* _What the task requires_
Give back the whole listing verbatim, printing none of its pictures.

* _Exercise material_
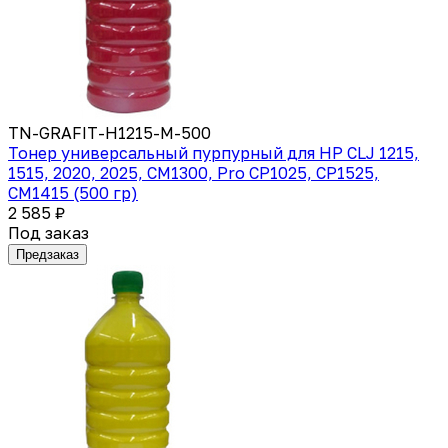
TN-GRAFIT-H1215-M-500
Тонер универсальный пурпурный для HP CLJ 1215,
1515, 2020, 2025, CM1300, Pro CP1025, CP1525,
CM1415 (500 гр)
2 585 ₽
Под заказ
Предзаказ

* _Task response_
TN-GRAFIT-H1215-M-500
Тонер универсальный пурпурный для HP CLJ 1215,
1515, 2020, 2025, CM1300, Pro CP1025, CP1525,
CM1415 (500 гр)
2 585 ₽
Под заказ
Предзаказ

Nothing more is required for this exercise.